Sin duda, el lugar con mayor movimiento cultural de la ciudad es el claustro de San Agustín. Esta joya de la arquitectura, terminada en 1659, fue convento de los agustinos y panóptico de Tunja. Ahora es la sede de la Agencia Cultural del Banco de la República, la que con un presupuesto anual de 150 millones de pesos, promueve desde lanzamientos de libros de autores regionales hasta conciertos de música clásica y convocatorias de pintura y fotografía. “Los tunjanos sienten este espacio como propio”, asegura Luz Marina Bautista, directora de la agencia. El Banco inauguró además en 1988 la primera biblioteca pública del departamento, la que con sus 57.000 títulos está a la altura de cualquier biblioteca del país. El claustro también posee un amplio auditorio para recitales, en donde la última semana de octubre se presentará Pavel Steidl, considerado uno de los ocho mejores guitarristas del mundo, según la revista italiana Chitarre.

Pasado y presente
Mentía Gonzalo Arango en 1968 cuando decía que el Corazón de Jesús más feo del mundo estaba en la casa de Cochise, en Medellín. Está aquí, en la iglesia de San Francisco, en la carrera 10 con calle 21. Está entronizado en un altar de madera, tiene las cuencas de los ojos vacías, una andrajosa melena y un gesto sombrío.

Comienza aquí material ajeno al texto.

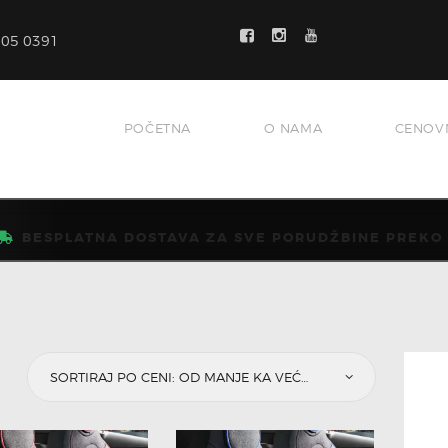
POČETNA
705 0391
O NAMA
CENOVNIK
VELIČINE
POČETNA
O NAMA
CENOV
KAKO MONTIRATI?
GALERIJA
BESPLATNA DOSTAVA ZA SVE PORUDŽBINE PREKO 5
BLOG
KONTAKT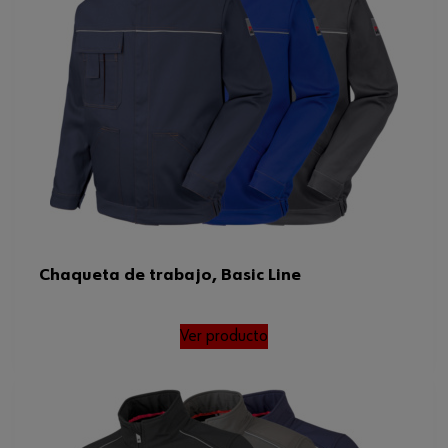
Lavable a
60°C
Se puede utilizar para el lavado
Sí
comercial
Color
Azul oscuroGris
Tamaño
XL
Peso del tejido por m2
245 g
Tamaño FR/ES/PT/BE
XL
Chaqueta de trabajo, Basic Line
Código del sistema armonizado
620193000000
Ver producto
Peso del producto (por artículo)
780.000 g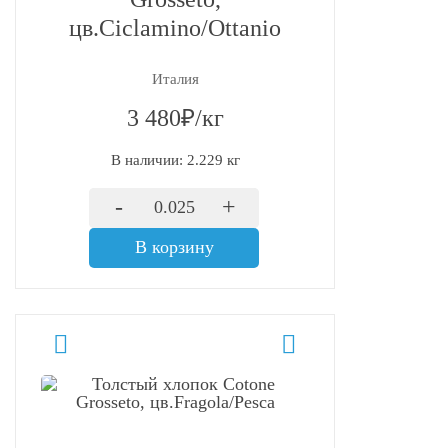
цв.Ciclamino/Ottanio
Италия
3 480₽/кг
В наличии: 2.229 кг
-
+
В корзину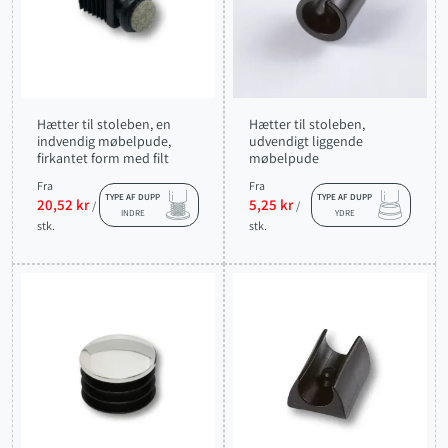
Hætter til stoleben, en
Hætter til stoleben,
indvendig møbelpude,
udvendigt liggende
firkantet form med filt
møbelpude
Fra
Fra
TYPE AF DUPP
TYPE AF DUPP
20,52 kr
5,25 kr
/
/
INDRE
YDRE
stk.
stk.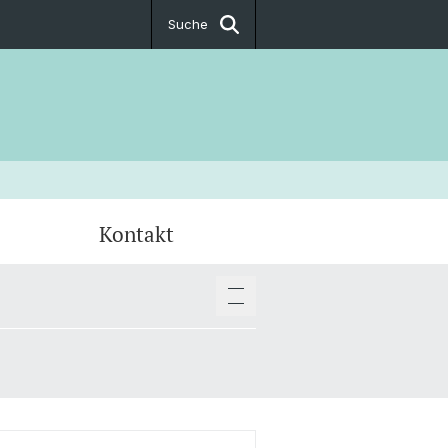
Suche
Kontakt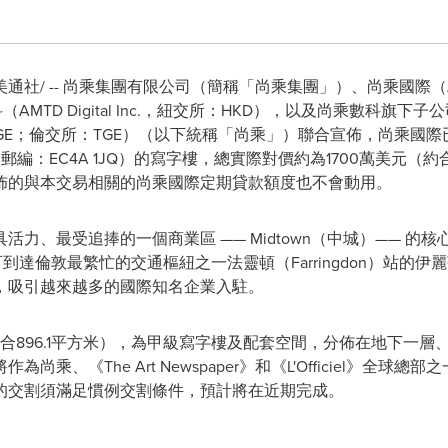
美通社/ -- 尚乘集團有限公司（簡稱「尚乘集團」）、尚乘國際（AMT
D Digital Inc.，紐交所：HKD），以及尚乘數科旗下子公司The Gen
：TGE；倫交所：TGE）（以下統稱「尚乘」）聯合宣佈，尚乘
et) 40號（郵編：EC4A 1JQ）的寫字樓，總實際對價約為1700萬美
佈的與本交易相關的尚乘國際定期貸款額度也不會動用。
、最受追捧的一個商業區 —— Midtown（中城）—— 的核心位
即可到達倫敦最繁忙的交通樞紐之一法靈頓（Farringdon）站
，吸引越來越多的國際知名企業入駐。
（約合896.1平方米），為甲級寫字樓及配套空間，分佈在地下一
乘、《The Art Newspaper》和《L'Officiel》全
的交割須滿足慣例交割條件，預計將在近期完成。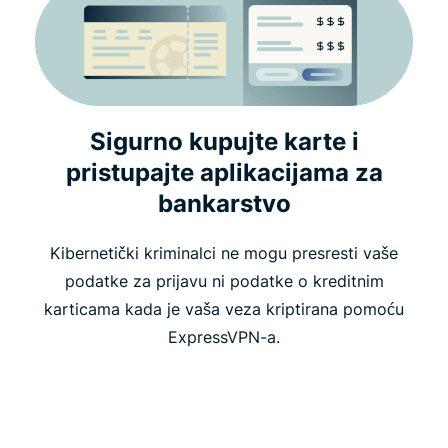
Sigurno kupujte karte i
pristupajte aplikacijama za
bankarstvo
Kibernetički kriminalci ne mogu presresti vaše
podatke za prijavu ni podatke o kreditnim
karticama kada je vaša veza kriptirana pomoću
ExpressVPN-a.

El último día lo dedico a andar por la ciudad. A visitar iglesias y a ir a teatro. Las dos veces que voy al templo de Santo Domingo lo encuentro cerrado. Este pequeño museo de 1580, conocido también como la Capilla Sixtina colombiana, contiene pinturas del siglo xvii de los artistas Angelino Medoro y Gregorio Vásquez de Arce y Ceballos. Ya en la noche, y por apenas 30.000 pesos, asisto a la primera presentación en Tunja que hace el Teatro Negro de Praga. La obra, Las aventuras del doctor Frankenstein, es un juego de luces y telas negras en el que los actores parecieran flotar en el escenario. Los niños se ríen. Yo en cambio me aburro y a los 26 minutos me salgo con toda la intención de rendirle un merecido homenaje a Nencatacoa. Me enfundo en mi chaqueta y camino por las calles del centro. La noche está helada. Entro a un barcito, me siento en la barra y pido un ron doble. Suena Ricardo Arjona y le pregunto al barman si fue al concierto, me responde que obvio. Le pregunto que cómo estuvo y me fulmina con una sentencia memorable: “Ala, a los tunjanos nos gusta cualquier mierda”.